By ALAINA BUSCH
President Barack Obama’s signing Monday (July 9) of the FDA Safety and Innovation Act officially sets in motion implementation of the law that reauthorizes and establishes product user fees, and mandates several key reforms.
With the bill’s enactment, reforms such as tools to prevent drug shortages and antibiotic exclusivity incentives are immediately available, but the agency must also develop several policies in the coming years, such as questions ranging from social media regulation to antibiotic development.
While the user fee programs become effective Oct. 1 — the beginning of the fiscal year — FDA is already laying the groundwork for a new review program for new molecular entities and biologics. The agency also started clearing inactive applications in the generic drug backlog ahead of fees that will be charged to pending abbreviated new drug applications at the beginning of the fiscal year.
A provision expediting FDA’s response time to citizen petitions, a measure expected to pay for the cost of the bill by bringing generic drugs to market more quickly, will go into effect immediately. Another generic drug provision that extends the period of time first filing generic drug firms have to obtain approval without forfeiting their 180-day exclusivity period also starts with enactment.
Additional antibiotic exclusivity granted under the Generating Antibiotic Incentives Now section of the law will start immediately, but FDA will have to produce guidance on clinical trials and pathogen-focused development.

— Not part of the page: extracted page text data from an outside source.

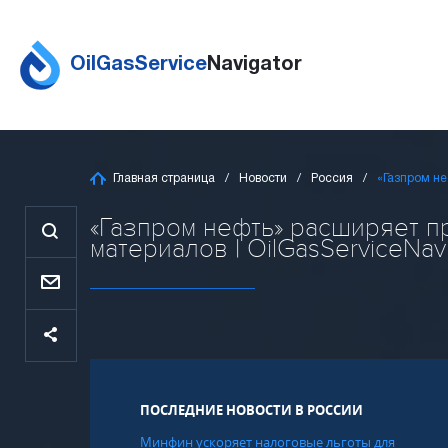
OilGasService
Navigator
Главная страница
Новости
Россия
«Газпром н
«Газпром нефть» расширяет п
материалов | OilGasServiceNav
ПОСЛЕДНИЕ НОВОСТИ В РОССИИ
Минфин ускоряет налоговые льготы для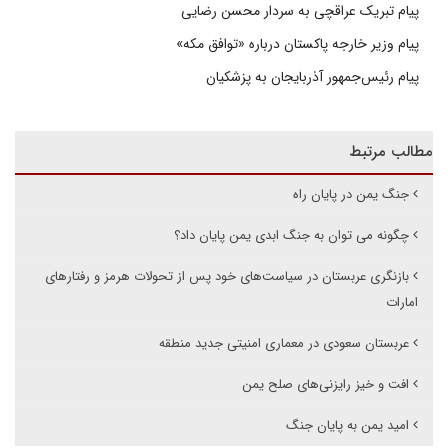
پیام تبریک عراقچی به سردار محسن رضایی
پیام وزیر خارجه پاکستان درباره «توافق مکه»
پیام رئیس‌جمهور آذربایجان به پزشکیان
مطالب مرتبط
جنگ یمن در پایان راه
چگونه می توان به جنگ ابدی یمن پایان داد؟
بازنگری عربستان در سیاست‌های خود پس از تحولات هرمز و رفتارهای
امارات
عربستان سعودی در معماری امنیتی جدید منطقه
افت و خیز رایزنی‌های صلح یمن
امید یمن به پایان جنگ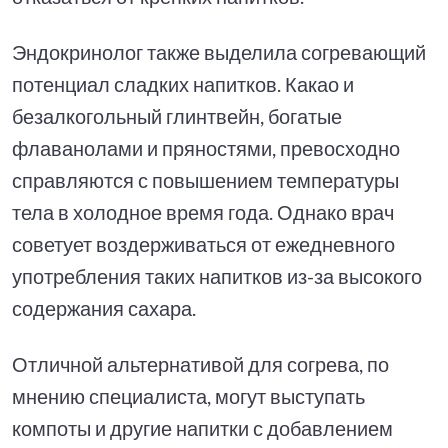
Эндокринолог также выделила согревающий
потенциал сладких напитков. Какао и
безалкогольный глинтвейн, богатые
флаванолами и пряностями, превосходно
справляются с повышением температуры
тела в холодное время года. Однако врач
советует воздерживаться от ежедневного
употребления таких напитков из-за высокого
содержания сахара.
Отличной альтернативой для согрева, по
мнению специалиста, могут выступать
компоты и другие напитки с добавлением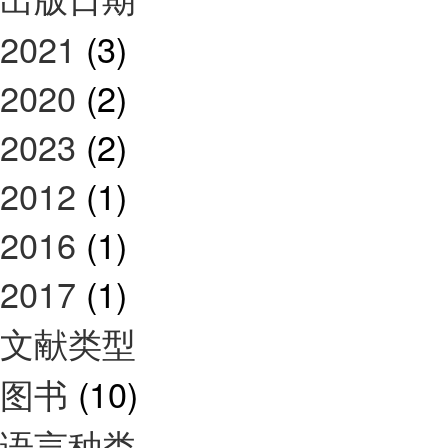
2021
(3)
2020
(2)
2023
(2)
2012
(1)
2016
(1)
2017
(1)
文献类型
图书
(10)
语言种类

The ability to study drugs associated with a specific pathogen across several sites of infection is a topic that some industry stakeholders hope will be addressed in the required guidances. For example, developers could study a drug in pneumonia patients and extrapolate the data for use on another site of infection. FDA will have to address such complicated antibiotic development issues moving forward, said Allan Coukell, director of medical programs at the Pew Health Group.
“Scientifically it’s very important that we can have confidence that the drugs are effective” in the manner they’re being used, he said. Each year, FDA must revise at least three guidance documents related to clinical trials. Separately, the agency will have to issue guidance on pathogen-focused antibiotic development by June 2013 and will have to assess the product incentives in five years.

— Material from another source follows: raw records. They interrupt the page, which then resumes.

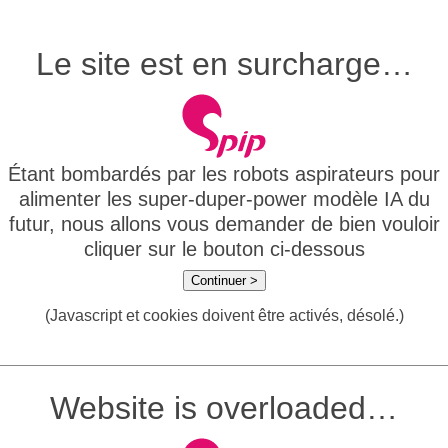
Le site est en surcharge…
Étant bombardés par les robots aspirateurs pour
alimenter les super-duper-power modèle IA du
futur, nous allons vous demander de bien vouloir
cliquer sur le bouton ci-dessous
Continuer >
(Javascript et cookies doivent être activés, désolé.)
Website is overloaded…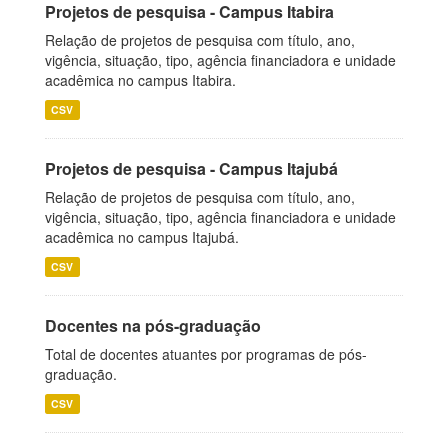
Projetos de pesquisa - Campus Itabira
Relação de projetos de pesquisa com título, ano,
vigência, situação, tipo, agência financiadora e unidade
acadêmica no campus Itabira.
CSV
Projetos de pesquisa - Campus Itajubá
Relação de projetos de pesquisa com título, ano,
vigência, situação, tipo, agência financiadora e unidade
acadêmica no campus Itajubá.
CSV
Docentes na pós-graduação
Total de docentes atuantes por programas de pós-
graduação.
CSV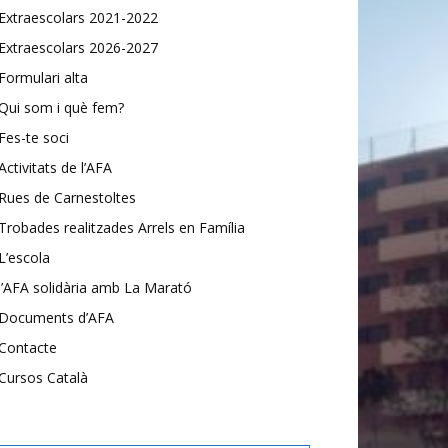
Extraescolars 2021-2022
Extraescolars 2026-2027
Formulari alta
Qui som i què fem?
Fes-te soci
Activitats de l’AFA
Rues de Carnestoltes
Trobades realitzades Arrels en Família
L’escola
l’AFA solidària amb La Marató
Documents d’AFA
Contacte
Cursos Català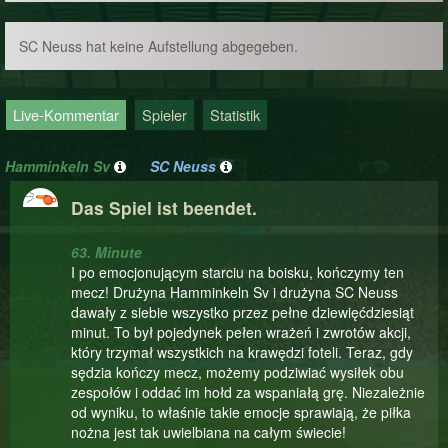
SC Neuss hat keine Aufstellung abgegeben.
Live-Kommentar
Spieler
Statistik
Hamminkeln Sv
SC Neuss
Das Spiel ist beendet.
63. Minute
I po emocjonującym starciu na boisku, kończymy ten
mecz! Drużyna Hamminkeln Sv i drużyna SC Neuss
dawały z siebie wszystko przez pełne dziewięćdziesiąt
minut. To był pojedynek pełen wrażeń i zwrotów akcji,
który trzymał wszystkich na krawędzi foteli. Teraz, gdy
sędzia kończy mecz, możemy podziwiać wysiłek obu
zespołów i oddać im hołd za wspaniałą grę. Niezależnie
od wyniku, to właśnie takie emocje sprawiają, że piłka
nożna jest tak uwielbiana na całym świecie!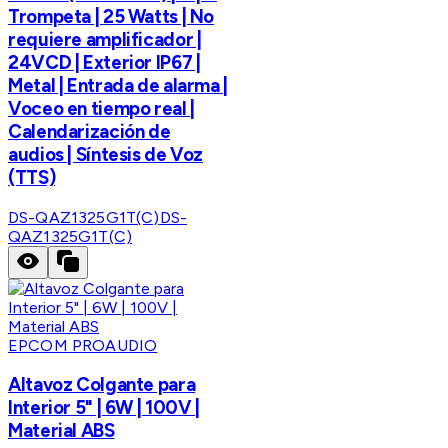
Trompeta | 25 Watts | No
requiere amplificador |
24VCD | Exterior IP67 |
Metal | Entrada de alarma |
Voceo en tiempo real |
Calendarización de
audios | Síntesis de Voz
(TTS)
DS-QAZ1325G1T(C)
DS-
QAZ1325G1T(C)
EPCOM PROAUDIO
Altavoz Colgante para
Interior 5" | 6W | 100V |
Material ABS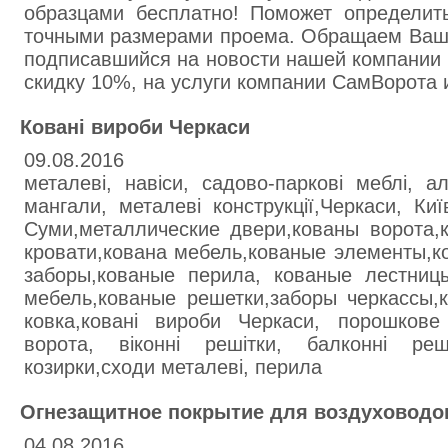
образцами бесплатно! Поможет определит
точными размерами проема. Обращаем Ваше
подписавшийся на новости нашей компании 
скидку 10%, на услуги компании СамВорота
Ковані вироби Черкаси
09.08.2016
металеві, навіси, садово-паркові меблі, ал
мангали, металеві конструкції,Черкаси, Киї
Суми,металлические двери,кованы ворота,
кровати,кована мебель,кованые элементы,к
заборы,кованые перила, кованые лестницы
мебель,кованые решетки,заборы черкассы,
ковка,ковані вироби Черкаси, порошкове
ворота, віконні решітки, балконні реш
козирки,сходи металеві, перила
Огнезащитное покрытие для воздуховодов
04.08.2016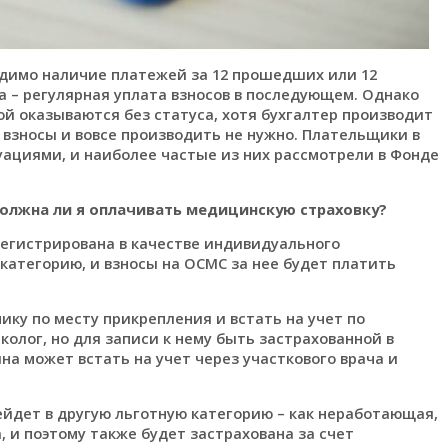
одимо наличие платежей за 12 прошедших или 12
а – регулярная уплата взносов в последующем. Однако
й оказываются без статуса, хотя бухгалтер производит
взносы и вовсе производить не нужно. Плательщики в
ациями, и наиболее частые из них рассмотрели в Фонде
 Должна ли я оплачивать медицинскую страховку?
регистрирована в качестве индивидуального
категорию, и взносы на ОСМС за нее будет платить
ику по месту прикрепления и встать на учет по
колог, но для записи к нему быть застрахованной в
на может встать на учет через участкового врача и
ейдет в другую льготную категорию – как неработающая,
 и поэтому также будет застрахована за счет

In the device arena, several reforms go into effect immediately, such as changes to the de novo pathway and FDA’s ability to request postmarket studies that start within 15 months. Janet Trunzo, Advanced Medical Technology Association senior executive vice president for technology regulatory affairs, said the industry group will be monitoring the long-negotiated medical device user fee commitment letter. Device center Director Jeffrey Shuren has said he will start ramping up staff in anticipation of the new program.
Trunzo said many components of FDA’s 510(k) reform plan will have to be updated according to the law. For example, she said she expects the finalized de novo guidance to incorporate changes from the law, which says companies no longer have to apply for and be rejected from the 510(k) clearance process before being considered through the de novo pathway. FDA had issued guidance intended to streamline access to de novo, but needed congressional approval to forgo the 510(k) submission to gain access to the pathway, which is for low- and moderate-risk devices with no predicates.

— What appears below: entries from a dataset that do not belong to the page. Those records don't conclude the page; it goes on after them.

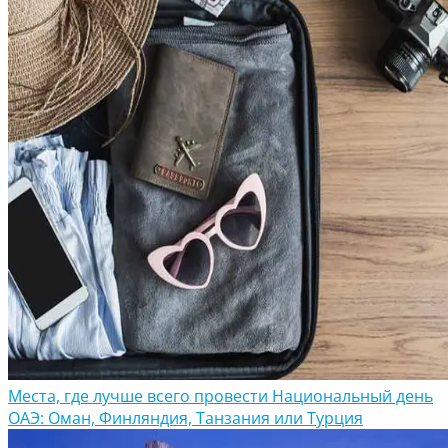
Места, где лучше всего провести Национальный день
ОАЭ: Оман, Финляндия, Танзания или Турция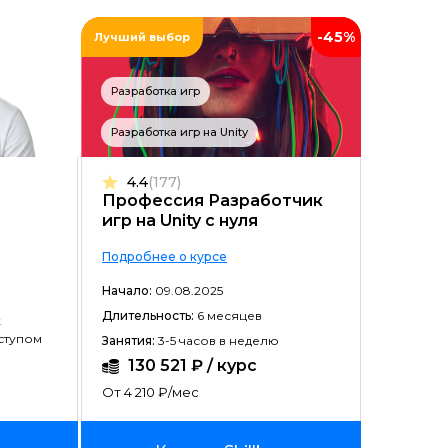
-45%
Лучший выбор
Разработка игр
Разработка игр на Unity
4.4
(177)
Профессия Разработчик
игр на Unity с нуля
Подробнее о курсе
Начало:
09.08.2025
Длительность:
6 месяцев
к
ступом
Занятия:
3-5 часов в неделю
130 521 ₽ / курс
От 4 210 ₽/мес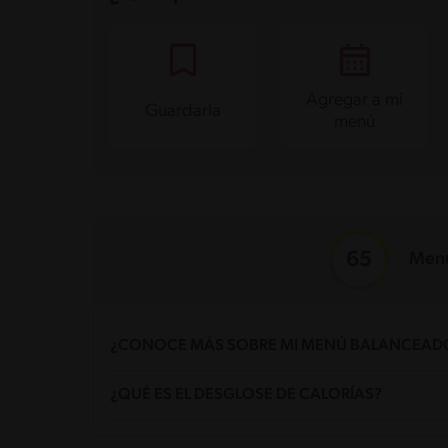
Agregar a mi
Guardarla
menú
Menú
¿CONOCE MÁS SOBRE MI MENÚ BALANCEAD
¿Qué es un menú balanceado?
¿QUÉ ES EL DESGLOSE DE CALORÍAS?
Un menú balanceado contiene distintos grupos de ali
¿Qué significa el puntaje de Mi Menú Balan
Mi Menú Balanceado genera un puntaje basado en el 
Grasas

FDA will also have to withdraw guidance on when device modifications warrant a new 510(k) submission. “We will be monitoring everything that impacts device regulation,” Trunzo said of FDA’s implementation of the device reforms.
Further, FDA last week issued the Unique Device Identifier rule fulfilling a FDASIA requirement that the agency release the long-awaited regulation by the end of the year, although the law also sets forth a timeframe for finalizing it.
Many of the reports, regulations and guidance requirements — such as social media guidance, a report on small businesses and an integrated management plan — will come due in a year or two. But some are expected in the coming months.
Conflict-of-interest provisions requiring ramped up recruitment and financial disclosure of conflicted advisory committee members start at the beginning of the fiscal year. Within six months, FDA must release guidance on abuse-deterrent products, an issue that the agency has been grappling with as it has proved challenging to define standards for these products. Within 60 days, HHS must hold a public meeting on the Drug Enforcement Administration scheduling of hydrocodone, an issue that garnered controversy late in the legislative process because many stakeholders feared it would put a burden on patients who need the drugs. There is also a provision to prevent FDA from further delaying enforcement of its sunscreen rule, which goes into effect in December for large companies. Plus, as a result of the new law, starting in 180 days, companies can file a request for certification of a medical gas.
While the president signed the bill with no fanfare, the House Energy and Commerce Committee used the new law to tout the committee’s jobs agenda.
“The FDA Safety and Innovation Act will make a real difference in the lives of patients and provide much needed support for our nation’s job creators,” Committee Chair Fred Upton (R-MI) said in a statement. “This law will improve predictability, consistency, transparency, and efficiency of FDA regulations and will help patients get access to new treatments more quickly. These important reforms will help us not only keep jobs in Michigan and all across America, but also to create new ones. This is an important bipartisan accomplishment, and I congratulate all of my colleagues who helped get the bill across the finish line.”